Task> Look through the entries below and report how many lines hold the string "xuất". Only the number is wanted.

Entries taken from a collection
------------------------------------------------------------------------

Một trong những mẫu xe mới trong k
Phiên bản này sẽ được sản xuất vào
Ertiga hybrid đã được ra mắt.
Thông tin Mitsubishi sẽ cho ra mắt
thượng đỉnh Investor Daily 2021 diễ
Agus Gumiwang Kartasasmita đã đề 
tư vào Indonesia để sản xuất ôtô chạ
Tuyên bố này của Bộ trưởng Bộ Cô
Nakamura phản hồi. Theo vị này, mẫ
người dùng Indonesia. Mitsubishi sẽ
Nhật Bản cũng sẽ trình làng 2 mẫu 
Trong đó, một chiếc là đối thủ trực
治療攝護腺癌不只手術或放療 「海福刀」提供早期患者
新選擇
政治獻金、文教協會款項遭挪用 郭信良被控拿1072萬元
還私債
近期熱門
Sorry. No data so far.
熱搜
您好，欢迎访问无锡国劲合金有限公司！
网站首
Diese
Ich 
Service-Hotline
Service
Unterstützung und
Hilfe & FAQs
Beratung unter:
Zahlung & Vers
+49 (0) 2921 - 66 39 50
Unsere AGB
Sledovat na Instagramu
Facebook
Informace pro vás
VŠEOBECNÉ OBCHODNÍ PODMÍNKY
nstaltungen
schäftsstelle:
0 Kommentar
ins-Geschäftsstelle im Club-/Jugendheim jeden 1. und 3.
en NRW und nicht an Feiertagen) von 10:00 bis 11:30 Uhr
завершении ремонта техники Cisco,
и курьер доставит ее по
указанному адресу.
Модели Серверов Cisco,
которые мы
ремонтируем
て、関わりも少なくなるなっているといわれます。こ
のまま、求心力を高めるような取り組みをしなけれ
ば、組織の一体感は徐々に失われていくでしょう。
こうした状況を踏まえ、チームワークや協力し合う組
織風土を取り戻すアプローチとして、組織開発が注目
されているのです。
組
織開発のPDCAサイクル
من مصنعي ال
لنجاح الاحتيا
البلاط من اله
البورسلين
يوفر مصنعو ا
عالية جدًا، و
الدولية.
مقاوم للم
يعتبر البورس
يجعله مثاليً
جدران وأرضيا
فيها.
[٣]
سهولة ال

------------------------------------------------------------------------

Task solution> 2